## ABOUT THIS TASK
Scan the material for the word "breakdown" and copy each line where it occurs.

## RECORDED INFORMATION
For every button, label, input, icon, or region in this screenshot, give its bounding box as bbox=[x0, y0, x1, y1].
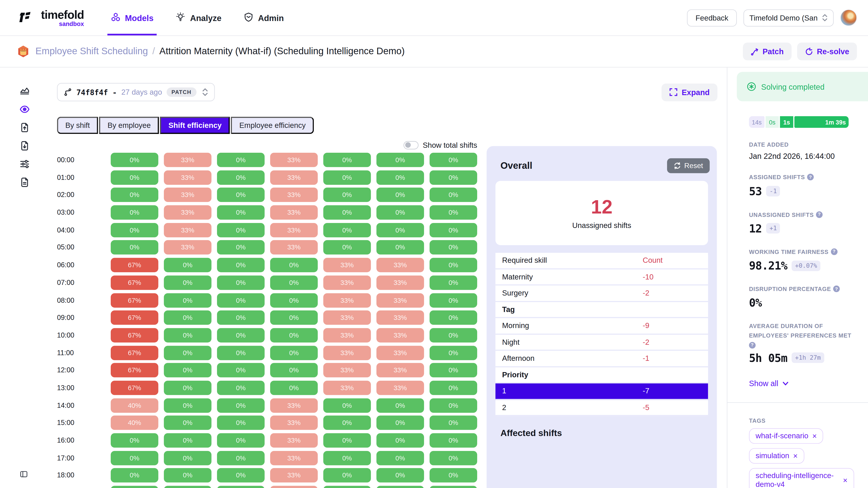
efficiency-cell[interactable]: 0% bbox=[217, 346, 265, 360]
user-avatar[interactable] bbox=[840, 9, 857, 26]
efficiency-cell[interactable]: 0% bbox=[111, 468, 158, 483]
rail-sliders-icon[interactable] bbox=[0, 156, 49, 174]
efficiency-cell[interactable]: 33% bbox=[270, 223, 318, 237]
efficiency-cell[interactable]: 0% bbox=[323, 153, 371, 167]
efficiency-cell[interactable]: 0% bbox=[323, 240, 371, 255]
workspace-select[interactable]: Timefold Demo (San bbox=[743, 9, 834, 26]
efficiency-cell[interactable]: 67% bbox=[111, 275, 158, 290]
show-total-shifts-toggle[interactable] bbox=[403, 141, 418, 149]
reset-button[interactable]: Reset bbox=[667, 158, 710, 173]
efficiency-cell[interactable]: 0% bbox=[376, 451, 424, 465]
efficiency-cell[interactable]: 0% bbox=[111, 433, 158, 448]
show-all-link[interactable]: Show all bbox=[749, 379, 868, 388]
efficiency-cell[interactable]: 40% bbox=[111, 416, 158, 430]
efficiency-cell[interactable]: 0% bbox=[323, 205, 371, 220]
efficiency-cell[interactable]: 0% bbox=[217, 433, 265, 448]
efficiency-cell[interactable]: 33% bbox=[323, 381, 371, 395]
efficiency-cell[interactable]: 33% bbox=[164, 153, 212, 167]
efficiency-cell[interactable]: 33% bbox=[376, 275, 424, 290]
help-icon[interactable]: ? bbox=[807, 174, 814, 181]
help-icon[interactable]: ? bbox=[749, 342, 755, 348]
efficiency-cell[interactable]: 0% bbox=[217, 328, 265, 343]
efficiency-cell[interactable]: 33% bbox=[164, 170, 212, 185]
efficiency-cell[interactable]: 0% bbox=[323, 398, 371, 413]
efficiency-cell[interactable]: 0% bbox=[164, 311, 212, 325]
efficiency-cell[interactable]: 0% bbox=[323, 486, 371, 488]
efficiency-cell[interactable]: 0% bbox=[217, 258, 265, 272]
efficiency-cell[interactable]: 0% bbox=[217, 398, 265, 413]
efficiency-cell[interactable]: 33% bbox=[323, 311, 371, 325]
efficiency-cell[interactable]: 67% bbox=[111, 363, 158, 378]
efficiency-cell[interactable]: 0% bbox=[111, 451, 158, 465]
efficiency-cell[interactable]: 0% bbox=[111, 205, 158, 220]
efficiency-cell[interactable]: 0% bbox=[217, 363, 265, 378]
efficiency-cell[interactable]: 33% bbox=[323, 363, 371, 378]
breakdown-row-morning[interactable]: Morning-9 bbox=[495, 318, 708, 334]
efficiency-cell[interactable]: 0% bbox=[217, 416, 265, 430]
efficiency-cell[interactable]: 0% bbox=[111, 170, 158, 185]
help-icon[interactable]: ? bbox=[816, 211, 823, 218]
efficiency-cell[interactable]: 0% bbox=[111, 153, 158, 167]
efficiency-cell[interactable]: 33% bbox=[376, 293, 424, 307]
efficiency-cell[interactable]: 0% bbox=[430, 363, 477, 378]
efficiency-cell[interactable]: 0% bbox=[430, 311, 477, 325]
efficiency-cell[interactable]: 0% bbox=[270, 293, 318, 307]
efficiency-cell[interactable]: 0% bbox=[376, 398, 424, 413]
efficiency-cell[interactable]: 33% bbox=[164, 223, 212, 237]
rail-file-down-icon[interactable] bbox=[0, 138, 49, 156]
rail-file-up-icon[interactable] bbox=[0, 120, 49, 138]
efficiency-cell[interactable]: 33% bbox=[270, 240, 318, 255]
efficiency-cell[interactable]: 33% bbox=[270, 433, 318, 448]
efficiency-cell[interactable]: 33% bbox=[270, 451, 318, 465]
efficiency-cell[interactable]: 0% bbox=[430, 258, 477, 272]
patch-button[interactable]: Patch bbox=[743, 43, 792, 60]
efficiency-cell[interactable]: 33% bbox=[376, 258, 424, 272]
efficiency-cell[interactable]: 33% bbox=[323, 258, 371, 272]
efficiency-cell[interactable]: 0% bbox=[111, 223, 158, 237]
efficiency-cell[interactable]: 0% bbox=[111, 188, 158, 202]
collapse-panel-icon[interactable] bbox=[20, 470, 28, 480]
efficiency-cell[interactable]: 0% bbox=[217, 205, 265, 220]
tag-chip-simulation[interactable]: simulation× bbox=[749, 448, 804, 464]
tab-employee-efficiency[interactable]: Employee efficiency bbox=[231, 117, 314, 134]
efficiency-cell[interactable]: 0% bbox=[430, 381, 477, 395]
brand[interactable]: timefold sandbox bbox=[17, 8, 84, 27]
efficiency-cell[interactable]: 0% bbox=[430, 205, 477, 220]
efficiency-cell[interactable]: 0% bbox=[164, 451, 212, 465]
efficiency-cell[interactable]: 33% bbox=[323, 328, 371, 343]
tab-by-employee[interactable]: By employee bbox=[99, 117, 159, 134]
efficiency-cell[interactable]: 40% bbox=[111, 398, 158, 413]
breakdown-row-afternoon[interactable]: Afternoon-1 bbox=[495, 351, 708, 367]
efficiency-cell[interactable]: 0% bbox=[430, 398, 477, 413]
help-icon[interactable]: ? bbox=[833, 286, 840, 292]
efficiency-cell[interactable]: 33% bbox=[323, 346, 371, 360]
breakdown-row-1[interactable]: 1-7 bbox=[495, 383, 708, 400]
efficiency-cell[interactable]: 0% bbox=[111, 240, 158, 255]
efficiency-cell[interactable]: 0% bbox=[217, 381, 265, 395]
efficiency-cell[interactable]: 0% bbox=[430, 223, 477, 237]
tab-shift-efficiency[interactable]: Shift efficiency bbox=[160, 117, 230, 134]
efficiency-cell[interactable]: 0% bbox=[430, 451, 477, 465]
efficiency-cell[interactable]: 33% bbox=[164, 205, 212, 220]
rail-eye-icon[interactable] bbox=[0, 101, 49, 120]
efficiency-cell[interactable]: 33% bbox=[270, 398, 318, 413]
efficiency-cell[interactable]: 0% bbox=[323, 170, 371, 185]
efficiency-cell[interactable]: 0% bbox=[323, 416, 371, 430]
efficiency-cell[interactable]: 0% bbox=[164, 293, 212, 307]
efficiency-cell[interactable]: 33% bbox=[376, 346, 424, 360]
nav-item-admin[interactable]: Admin bbox=[244, 0, 284, 35]
efficiency-cell[interactable]: 0% bbox=[430, 346, 477, 360]
rail-file-text-icon[interactable] bbox=[0, 174, 49, 193]
efficiency-cell[interactable]: 0% bbox=[164, 258, 212, 272]
tab-by-shift[interactable]: By shift bbox=[57, 117, 98, 134]
efficiency-cell[interactable]: 67% bbox=[111, 311, 158, 325]
efficiency-cell[interactable]: 33% bbox=[164, 188, 212, 202]
efficiency-cell[interactable]: 0% bbox=[164, 486, 212, 488]
efficiency-cell[interactable]: 0% bbox=[323, 433, 371, 448]
efficiency-cell[interactable]: 0% bbox=[164, 416, 212, 430]
efficiency-cell[interactable]: 0% bbox=[323, 451, 371, 465]
efficiency-cell[interactable]: 67% bbox=[111, 293, 158, 307]
efficiency-cell[interactable]: 33% bbox=[270, 188, 318, 202]
breakdown-row-surgery[interactable]: Surgery-2 bbox=[495, 286, 708, 302]
efficiency-cell[interactable]: 0% bbox=[164, 398, 212, 413]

## ANSWER
breakdown-row-morning[interactable]: Morning-9 bbox=[495, 318, 708, 334]
breakdown-row-afternoon[interactable]: Afternoon-1 bbox=[495, 351, 708, 367]
breakdown-row-1[interactable]: 1-7 bbox=[495, 383, 708, 400]
breakdown-row-surgery[interactable]: Surgery-2 bbox=[495, 286, 708, 302]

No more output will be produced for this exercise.